On the subject of lump sum payments, as the noble Baroness told us, two statutory schemes make payments to mesothelioma sufferers, both of which make payments according to the age of the sufferer and their level of disablement. 


Both make payments either to mesothelioma sufferers who claim a payment in life—so-called in-life claims—or to their dependants where a claim is made after death. These are so-called dependency claims. 


However, there is significant inequality between dependency and in-life payments. 


From April 2019, the maximum in-life payment for a sufferer aged 77 is £14,334 and for a sufferer aged 37 is £92,259. From the same date, the maximum dependency payment for a sufferer aged 77 is £7,949 and £48,013 for a sufferer aged 37. Dependency payments are 45% less for a sufferer aged 77 and 48% less for a sufferer aged 37.


 1.15 pm


The disparity between payments is partly the result of the difference in assessment of disablement and age of the sufferer. In-life payments under the 1979 Act are assessed at a maximum of 100% disablement. Dependency payments are assessed at 50% or over. In-life payments under the 1979 Act are paid on a rising scale up to the age of 77 and over. Dependency payments are paid on a rising scale up to the age of 67 and over. 

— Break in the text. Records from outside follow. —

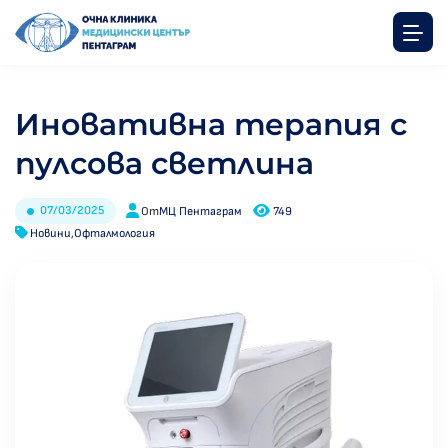
Иновативна терапия с
пулсова светлина
07/03/2025
От
МЦ Пентаграм
749
Новини
,
Офталмология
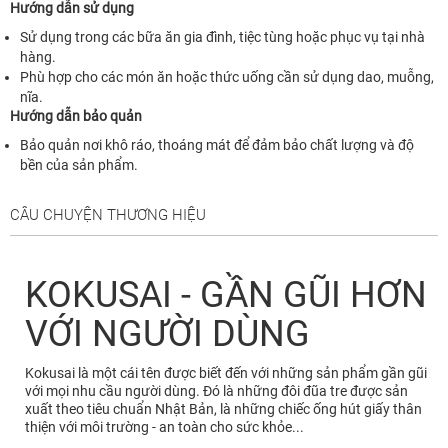
Hướng dẫn sử dụng
Sử dụng trong các bữa ăn gia đình, tiệc tùng hoặc phục vụ tại nhà
hàng.
Phù hợp cho các món ăn hoặc thức uống cần sử dụng dao, muỗng,
nĩa.
Hướng dẫn bảo quản
Bảo quản nơi khô ráo, thoáng mát để đảm bảo chất lượng và độ
bền của sản phẩm.
CÂU CHUYỆN THƯƠNG HIỆU
KOKUSAI - GẦN GŨI HƠN
VỚI NGƯỜI DÙNG
Kokusai là một cái tên được biết đến với những sản phẩm gần gũi
với mọi nhu cầu người dùng. Đó là những đôi đũa tre được sản
xuất theo tiêu chuẩn Nhật Bản, là những chiếc ống hút giấy thân
thiện với môi trường - an toàn cho sức khỏe...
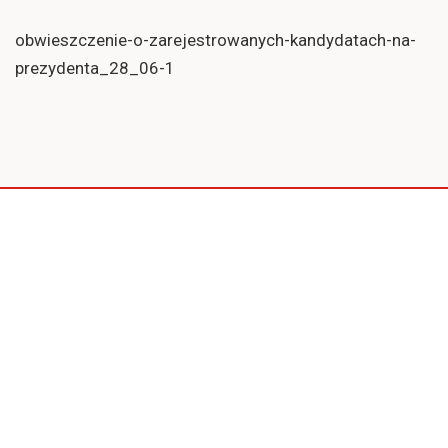
obwieszczenie-o-zarejestrowanych-kandydatach-na-
prezydenta_28_06-1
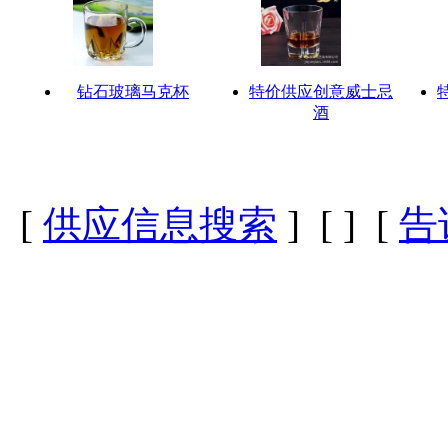
钻石玻璃马克杯
特价供应创意威士忌
酒
[
供应信息搜索
] [
] [
告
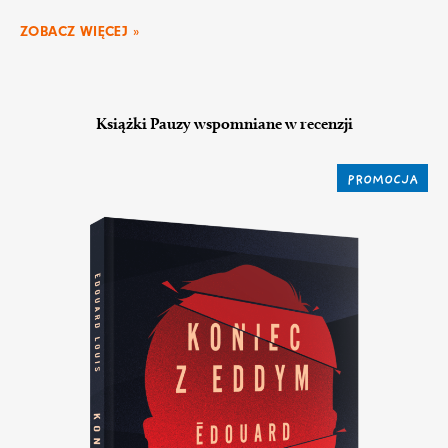
ZOBACZ WIĘCEJ »
Książki Pauzy wspomniane w recenzji
PROMOCJA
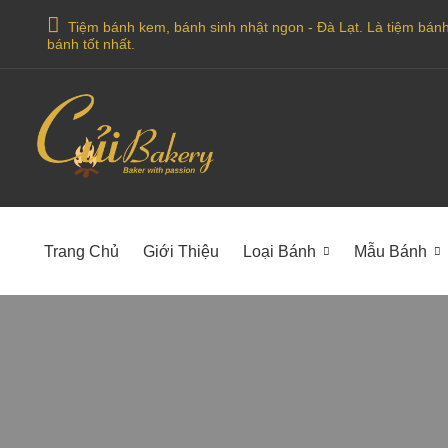
Tiệm bánh kem, bánh sinh nhật ngon - Đà Lạt. Là tiệm bánh o
bánh tốt nhất.
Trang Chủ
Giới Thiệu
Loại Bánh
Mẫu Bánh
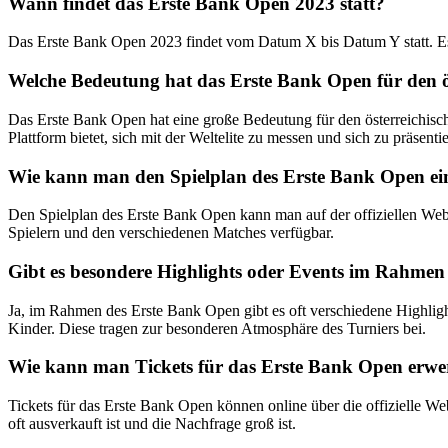
Wann findet das Erste Bank Open 2023 statt?
Das Erste Bank Open 2023 findet vom Datum X bis Datum Y statt. Es ist
Welche Bedeutung hat das Erste Bank Open für den ö
Das Erste Bank Open hat eine große Bedeutung für den österreichischen
Plattform bietet, sich mit der Weltelite zu messen und sich zu präsenti
Wie kann man den Spielplan des Erste Bank Open ei
Den Spielplan des Erste Bank Open kann man auf der offiziellen Webs
Spielern und den verschiedenen Matches verfügbar.
Gibt es besondere Highlights oder Events im Rahme
Ja, im Rahmen des Erste Bank Open gibt es oft verschiedene Highligh
Kinder. Diese tragen zur besonderen Atmosphäre des Turniers bei.
Wie kann man Tickets für das Erste Bank Open erw
Tickets für das Erste Bank Open können online über die offizielle Web
oft ausverkauft ist und die Nachfrage groß ist.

Most dependency payments are made to women—widows of mesothelioma sufferers who are doubly disadvantaged by low dependency payments. As the average age of sufferers is approximately 77, many widows, who traditionally may not have a full record of employment, may have very poor pensions, a point alluded to in our discussions on the earlier orders. 


Personal injury compensation payments to dependants are higher than compensation payments to sufferers paid in life.

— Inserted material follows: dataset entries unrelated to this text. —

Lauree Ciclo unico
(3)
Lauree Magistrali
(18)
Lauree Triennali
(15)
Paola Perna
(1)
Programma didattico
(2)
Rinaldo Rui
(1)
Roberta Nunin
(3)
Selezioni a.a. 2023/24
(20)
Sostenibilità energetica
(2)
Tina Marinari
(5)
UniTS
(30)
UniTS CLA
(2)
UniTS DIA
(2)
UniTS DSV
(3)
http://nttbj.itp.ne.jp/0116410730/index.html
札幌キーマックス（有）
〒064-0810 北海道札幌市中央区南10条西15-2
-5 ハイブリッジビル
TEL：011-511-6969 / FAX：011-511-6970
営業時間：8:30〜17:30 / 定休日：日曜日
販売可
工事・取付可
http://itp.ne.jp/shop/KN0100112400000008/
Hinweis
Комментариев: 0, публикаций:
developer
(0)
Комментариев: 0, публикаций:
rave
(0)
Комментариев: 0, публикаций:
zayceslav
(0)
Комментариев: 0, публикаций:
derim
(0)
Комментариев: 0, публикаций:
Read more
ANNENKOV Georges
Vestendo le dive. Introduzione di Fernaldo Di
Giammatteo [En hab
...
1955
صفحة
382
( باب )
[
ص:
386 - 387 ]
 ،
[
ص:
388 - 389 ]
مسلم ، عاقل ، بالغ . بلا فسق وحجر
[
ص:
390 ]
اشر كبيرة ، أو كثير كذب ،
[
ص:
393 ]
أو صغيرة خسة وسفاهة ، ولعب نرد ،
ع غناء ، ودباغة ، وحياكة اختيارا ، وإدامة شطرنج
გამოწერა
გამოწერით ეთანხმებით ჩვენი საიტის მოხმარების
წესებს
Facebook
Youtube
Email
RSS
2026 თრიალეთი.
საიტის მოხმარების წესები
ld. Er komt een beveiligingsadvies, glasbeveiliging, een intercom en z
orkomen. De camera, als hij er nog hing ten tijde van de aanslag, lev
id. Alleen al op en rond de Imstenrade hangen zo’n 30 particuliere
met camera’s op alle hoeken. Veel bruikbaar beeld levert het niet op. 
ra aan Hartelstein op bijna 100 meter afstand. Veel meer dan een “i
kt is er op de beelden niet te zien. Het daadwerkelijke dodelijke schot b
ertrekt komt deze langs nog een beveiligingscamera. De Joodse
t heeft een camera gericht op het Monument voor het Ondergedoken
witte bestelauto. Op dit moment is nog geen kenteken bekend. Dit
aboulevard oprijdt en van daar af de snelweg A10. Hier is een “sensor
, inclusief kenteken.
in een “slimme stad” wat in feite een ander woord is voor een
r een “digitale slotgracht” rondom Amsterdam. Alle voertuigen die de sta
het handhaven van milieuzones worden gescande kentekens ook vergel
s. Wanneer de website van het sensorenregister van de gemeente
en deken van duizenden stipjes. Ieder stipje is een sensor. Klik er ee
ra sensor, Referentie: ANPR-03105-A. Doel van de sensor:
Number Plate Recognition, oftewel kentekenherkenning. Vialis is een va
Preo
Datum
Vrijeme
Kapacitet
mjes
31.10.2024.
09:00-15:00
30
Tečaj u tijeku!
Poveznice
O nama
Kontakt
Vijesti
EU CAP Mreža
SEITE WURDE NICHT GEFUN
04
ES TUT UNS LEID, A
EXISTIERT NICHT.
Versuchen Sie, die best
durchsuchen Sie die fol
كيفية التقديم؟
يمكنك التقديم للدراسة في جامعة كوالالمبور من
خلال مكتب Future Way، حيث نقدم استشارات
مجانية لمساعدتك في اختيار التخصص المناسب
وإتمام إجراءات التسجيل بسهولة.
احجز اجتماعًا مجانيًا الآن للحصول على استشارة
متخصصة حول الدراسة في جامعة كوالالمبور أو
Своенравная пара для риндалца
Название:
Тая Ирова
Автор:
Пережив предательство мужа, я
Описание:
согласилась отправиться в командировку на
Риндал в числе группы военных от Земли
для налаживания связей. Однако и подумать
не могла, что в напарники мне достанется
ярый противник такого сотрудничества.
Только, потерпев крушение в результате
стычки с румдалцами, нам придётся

The law recognises the financial loss incurred by widows of mesothelioma sufferers. The number of dependency claims compared to in-life claims is very small. In 2017 under the 2008 Act, there were 20 dependency payments and 370 in-life payments. In that year, under the 1979 Act, there were 240 dependency payments and 2,770 in-life payments. As a percentage of total payments, dependency payments make up 8.2%. In 2017, the Asbestos Victims Support Groups Forum estimated that the percentage was approximately 10%. 


One reason for the decline in dependency payments is the success of the Employers’ Liability Tracing Office in identifying employers’ liability insurance. This has resulted in an increase in the amount of benefit and lump sum payments recovered by the Government. In 2017, the Asbestos Victims Support Groups Forum estimated that the cost of equalising payments would be approximately £1.5 million. 


In the same year, the Government estimated the cost at £2 million. Yet in 2018, the Government estimated the cost of equalising payments to be £5 million. 


Can the Minister explain why this estimate has more than doubled and how that figure of £5 million was reached?


It was in 2010 that the noble Lord, Lord McKenzie, the then Minister, to whom I pay particular tribute, committed the Government to equalising payments and went on to do so. 


In that year, he increased dependency payments to commence a gradual process of equalising payments. Nothing has been done since the noble Lord did that back in 2010. 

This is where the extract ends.